Switching from #6 fuel oil to natural gas slightly decreases boiler thermal efficiency requiring additional boiler heat input to achieve the same electrical output, Hixon explained. The additional heat input is achieved by increasing fuel flow and combustion air supplied by FD fans. After testing the existing FD fans and considering options for increasing combustion air, PEF decided the existing fans were not capable of providing sufficient air.
PEF continues to expect that both Unit 1 and Unit 2 will be fully converted to natural gas in late 2013. But, installation of the FD fans will be not be completed until early in the second quarter of 2014 due to long lead time involved to purchase necessary equipment. PEF needed to conduct detailed engineering analysis to verify that FD fan system installation would be an effective and feasible solution, and the time needed to complete the analysis precluded ordering equipment to support a 2013 installation. Each unit will be placed into service as it is converted to natural gas, however, maximum output of each unit cannot be achieved until the new FD fans are installed.
The Florida commission in August 2012 approved the conversion of Anclote to 100% natural gas. Anclote Units 1-2 currently have a maximum summer rating of 500 MW and 510 MW, respectively. The current natural gas firing capability for each unit is limited to 40% of the total heat input. Because the balance of the heat input is from heavy fuel oil, the units would be subject to MATS limits for oil-fired electric generating units. However, PEF has determined that the most cost-effective compliance option is to convert the units to fire 100% natural gas and thereby remove the units from MATS regulation.
PEF to shut Crystal 1-2 coal units, though a brief extension possible on new coal
Also, in companion April 1 testimony, Benjamin Borsch, employed by the Integrated Resource Planning and Analytics Department of PEF as Director of Integrated Resource Planning and Analytics for Florida, said the company has decided to retire, not retrofit, the coal-fired Units 1-2 at the Crystal River power plant. The coal-fired Units 4-5 at Crystal River are newer, bigger and have gotten emissions retrofits in recent years that will keep them running for the long term. The nuclear Unit 3 is shut and about to be permanently retired.
“PEF cannot continue to operate the Crystal River Units 1 and 2 without implementation of additional measures to bring the units into compliance with MATS,” Borsch noted. “Accordingly, the two main options that PEF considered were: (1) installing new emission control systems to reduce NOx, SO2 and mercury emissions; and (2) retiring the units and replacing the generation.”
To determine the most cost-effective compliance option for CR 1 and 2, PEF conducted a lifecycle cost analysis of all costs associated with both options.
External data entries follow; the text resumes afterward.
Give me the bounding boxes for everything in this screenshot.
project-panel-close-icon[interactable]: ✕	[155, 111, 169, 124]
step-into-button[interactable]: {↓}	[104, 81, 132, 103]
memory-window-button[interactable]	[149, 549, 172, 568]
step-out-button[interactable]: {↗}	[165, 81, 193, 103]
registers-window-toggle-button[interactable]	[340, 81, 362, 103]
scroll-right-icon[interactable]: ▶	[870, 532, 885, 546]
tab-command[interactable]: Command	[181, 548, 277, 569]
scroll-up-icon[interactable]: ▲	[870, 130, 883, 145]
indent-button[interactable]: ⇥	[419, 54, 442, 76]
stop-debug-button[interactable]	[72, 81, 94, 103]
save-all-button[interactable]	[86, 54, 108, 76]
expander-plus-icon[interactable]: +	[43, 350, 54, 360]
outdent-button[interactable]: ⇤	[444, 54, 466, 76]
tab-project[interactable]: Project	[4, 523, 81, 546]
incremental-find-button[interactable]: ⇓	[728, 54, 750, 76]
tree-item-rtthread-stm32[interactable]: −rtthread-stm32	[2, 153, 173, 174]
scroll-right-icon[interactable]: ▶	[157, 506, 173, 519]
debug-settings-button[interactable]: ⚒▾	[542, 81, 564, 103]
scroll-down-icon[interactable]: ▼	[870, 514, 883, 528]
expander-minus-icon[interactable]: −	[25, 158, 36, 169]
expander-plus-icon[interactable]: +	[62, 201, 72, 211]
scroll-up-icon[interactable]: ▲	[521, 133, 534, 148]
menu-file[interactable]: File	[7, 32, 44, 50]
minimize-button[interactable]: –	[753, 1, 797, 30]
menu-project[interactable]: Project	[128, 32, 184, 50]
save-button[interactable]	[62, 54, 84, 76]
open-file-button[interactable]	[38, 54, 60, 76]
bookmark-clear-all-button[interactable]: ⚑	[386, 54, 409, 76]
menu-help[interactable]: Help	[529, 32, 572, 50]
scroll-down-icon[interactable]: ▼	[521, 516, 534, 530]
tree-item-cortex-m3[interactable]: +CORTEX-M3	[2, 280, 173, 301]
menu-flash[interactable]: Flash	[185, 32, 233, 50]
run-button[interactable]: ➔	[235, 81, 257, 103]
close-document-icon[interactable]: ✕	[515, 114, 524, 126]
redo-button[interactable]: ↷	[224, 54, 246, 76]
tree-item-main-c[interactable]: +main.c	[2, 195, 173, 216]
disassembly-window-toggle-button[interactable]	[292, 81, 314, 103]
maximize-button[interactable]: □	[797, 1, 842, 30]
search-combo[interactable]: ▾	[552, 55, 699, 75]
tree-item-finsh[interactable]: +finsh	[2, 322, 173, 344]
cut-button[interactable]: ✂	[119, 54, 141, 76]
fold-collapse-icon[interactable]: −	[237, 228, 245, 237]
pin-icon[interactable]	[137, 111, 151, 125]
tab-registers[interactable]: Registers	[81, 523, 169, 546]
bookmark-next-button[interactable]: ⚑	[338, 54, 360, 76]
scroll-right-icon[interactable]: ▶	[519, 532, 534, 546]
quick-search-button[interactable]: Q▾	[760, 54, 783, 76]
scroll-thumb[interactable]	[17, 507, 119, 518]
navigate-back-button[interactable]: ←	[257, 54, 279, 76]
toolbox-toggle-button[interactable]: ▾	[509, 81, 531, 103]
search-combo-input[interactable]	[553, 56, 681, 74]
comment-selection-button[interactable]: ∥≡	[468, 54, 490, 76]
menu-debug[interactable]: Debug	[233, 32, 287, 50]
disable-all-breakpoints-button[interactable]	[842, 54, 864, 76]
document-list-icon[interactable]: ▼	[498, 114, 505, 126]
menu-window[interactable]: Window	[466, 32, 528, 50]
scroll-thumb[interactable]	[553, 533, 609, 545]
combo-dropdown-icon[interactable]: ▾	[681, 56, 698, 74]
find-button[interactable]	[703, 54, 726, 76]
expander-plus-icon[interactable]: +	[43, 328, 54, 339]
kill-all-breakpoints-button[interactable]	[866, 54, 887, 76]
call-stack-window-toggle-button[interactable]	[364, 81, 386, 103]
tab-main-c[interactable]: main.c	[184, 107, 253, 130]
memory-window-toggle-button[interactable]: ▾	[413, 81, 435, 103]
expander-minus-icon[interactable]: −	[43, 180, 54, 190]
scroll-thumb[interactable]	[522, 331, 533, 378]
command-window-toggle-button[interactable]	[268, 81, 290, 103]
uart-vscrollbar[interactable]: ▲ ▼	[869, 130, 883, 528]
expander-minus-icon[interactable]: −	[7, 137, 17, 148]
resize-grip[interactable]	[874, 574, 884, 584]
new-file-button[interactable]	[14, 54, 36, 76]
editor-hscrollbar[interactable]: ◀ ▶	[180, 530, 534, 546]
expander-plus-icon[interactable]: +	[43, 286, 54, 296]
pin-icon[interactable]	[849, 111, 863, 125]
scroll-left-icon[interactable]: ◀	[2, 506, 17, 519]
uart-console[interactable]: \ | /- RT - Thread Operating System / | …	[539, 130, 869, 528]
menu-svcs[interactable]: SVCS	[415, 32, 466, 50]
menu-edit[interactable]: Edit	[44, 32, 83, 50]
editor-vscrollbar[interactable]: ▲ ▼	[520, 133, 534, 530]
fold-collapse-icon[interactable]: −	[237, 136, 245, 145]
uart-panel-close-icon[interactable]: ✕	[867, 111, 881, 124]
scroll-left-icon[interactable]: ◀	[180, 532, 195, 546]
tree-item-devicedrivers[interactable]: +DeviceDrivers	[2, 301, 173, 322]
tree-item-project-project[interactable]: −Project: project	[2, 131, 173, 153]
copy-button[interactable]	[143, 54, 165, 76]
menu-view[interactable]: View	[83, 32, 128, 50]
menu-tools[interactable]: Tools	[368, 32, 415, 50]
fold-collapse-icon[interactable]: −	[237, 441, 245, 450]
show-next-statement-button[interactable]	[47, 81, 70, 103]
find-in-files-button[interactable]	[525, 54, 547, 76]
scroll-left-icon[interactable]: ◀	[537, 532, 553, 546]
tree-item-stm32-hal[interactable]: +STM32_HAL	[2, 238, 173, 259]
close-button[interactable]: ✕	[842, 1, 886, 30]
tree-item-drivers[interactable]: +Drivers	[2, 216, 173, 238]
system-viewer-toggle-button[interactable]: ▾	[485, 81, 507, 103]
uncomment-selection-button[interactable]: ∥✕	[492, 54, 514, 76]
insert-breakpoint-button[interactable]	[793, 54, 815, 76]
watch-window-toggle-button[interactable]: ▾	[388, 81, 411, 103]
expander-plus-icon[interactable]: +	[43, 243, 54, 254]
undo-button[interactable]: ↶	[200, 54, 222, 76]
PEF focused on the comparative economics of a scenario in which Crystal River Units 1 and 2 continue to operate through 2041, equipped with significant life extension upgrades, state of the art emission control systems and a long term supply of low cost coal, versus a scenario where the units are retired in 2016.
PEF has decided that installing emission controls at Crystal River Units 1 and 2 is not the most cost-effective option to achieve MATS compliance. PEF is evaluating alternative fuel options that would allow Crystal River Units 1 and 2 to continue operating in compliance with MATS for a limited period of time. PEF plans to schedule and obtain permits for operational tests in 2013 to determine how the units perform with unnamed, alternative coals. If these tests are successful, it may be possible for PEF to extend Crystal River Units 1 and 2 operations to the 2018-2020 timeframe while still being in compliance with MATS.
MATS first takes effect in April 2015, with two one-year extensions of that deadline possible under certain circumstances.
Said an April 1 environmental plan update filed with the commission along with this testimony: “If the Company elects to shut down Crystal River Units 1 and 2, there are a variety of power resource options under consideration to address the timing and scope of replacement power needs, including both purchased power and self build options. Shutting down Crystal River Units 1 and 2 eliminates roughly 900 MW of coal-fired baseload generation which will ultimately need to be replaced to meet reliability and economic needs on the system. Specific recommendations for replacement power are actively being developed and pursued by the Company’s planning and development teams. For the purposes of the long term comparative economic evaluation of alternatives, the replacement capacity and energy is assumed to be a blend of natural gas combined cycle and peaking energy which is reasonable for planning purposes and representative of the options PEF is pursuing.”
Here are net generating capacity, plus projected capacity factors and coal burn figures for each Crystal River coal unit in 2013, as previously filed by the company with the commission.
- Unit 1, 376 MW, 11.4% capacity factor, 165,226 tons of coal burn;
- Unit 2, 497 MW, 24% capacity factor, 459,548 tons of coal burn;
- Unit 4, 727 MW, 67% capacity factor, 1.87 million tons of coal burn; and
- Unit 5, 706 MW, 70.2% capacity factor, 1.93 million tons of coal burn.